Reconhecia a necessidade da mudança, todavia, evitaria realizá-la, afinal, mudar exige humildade, coragem de mexer em antigas feridas, o que ele não estava disposto a fazer no momento. Preferia permanecer como estava, era menos desgastante ...

VI
O galo ainda cantava, quando a neblina, densa ao extremo, resolveu dispersar, dando lugar ao sol, que preguiçosamente renascia entre as imensas montanhas da cidade.
Pouco a pouco o comércio se aquecia para mais um dia de vendas neste sistema de política neoliberal.
Retornando ao casarão, encontramos Catharine e George sentados à mesa da sala de jantar. Deliciavam-se ante às variáveis comestíveis - frutas, queijo do sul, presunto, chá de camomila, pão, mel e requeijão - apresentadas também durante o café da manhã.

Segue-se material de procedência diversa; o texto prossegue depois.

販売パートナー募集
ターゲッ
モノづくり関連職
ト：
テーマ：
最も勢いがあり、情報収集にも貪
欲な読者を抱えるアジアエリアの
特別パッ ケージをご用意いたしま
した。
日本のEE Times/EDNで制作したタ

O vereador observava alguns editoriais jornalísticos de um dos periódicos da cidade, enquanto degustava. Sua principal mania era o de após efetuar a leitura a um artigo, compará-lo a outro artigo de mesmo tema, só que no jornal concorrente. Catharine o observava com os olhos a correr, recuando-os quando o via álacre e desdenhoso demais.

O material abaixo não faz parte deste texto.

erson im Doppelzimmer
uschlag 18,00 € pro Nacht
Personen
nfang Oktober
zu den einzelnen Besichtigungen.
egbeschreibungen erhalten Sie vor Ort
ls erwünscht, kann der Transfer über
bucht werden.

O clima estava pesado quando ,repentinamente , modificou-se, e pelo que parece, para melhor. O diário “Tributo ao Povo” , trazia em destaque, artigo assinado pelo jornalista Cláudio Cunha - perseguido pela polícia secreta no início dos anos 70; por defender a liberdade de criação e propor a redemocratizacão do país, acabou contrariando o Ato Institucional n. 05, regime defendido a fogo e ferro por Garrastazu, Geisel e amigos. Obstrução intelectual, jamais!- elogiando o homem e político George Dumont, por sua eficiência política junto ao governador, ao conquistar o tão sonhado Centro de Saúde Escola para o município.
Um dos trechos do texto, dizia:
“...É, pela primeira vez, tive a honra de ver um político de verdade; e trabalhando!
E político trabalha? Rouba! E ladrão rouba? Quem sabe trabalha. Milagre, mas é verdade meus leitores. Vi com esses próprios olhos que a terra há de comer...e digo estar enfeitiçado por isso..
O senhor vereador George Dumont , estando em visita à Capital, conseguiu tirar do bolso do ‘corrupto’ governador, quantia necessária à construção do tão almejado Centro de Saúde Escola que, sem sombra de dúvida, beneficiará milhares de munícipes.
É , pelo menos um neste país controlado pelas lideranças corporativistas e clientelistas do sistema”.
A postura mesquinha renasceu sobre os traços fisionômicos do vereador, e sua antipatia, enfim, fora reacendida.
Catharine não deu o devido valor ao célebre acontecimento, permanecendo a degustar o vasto café.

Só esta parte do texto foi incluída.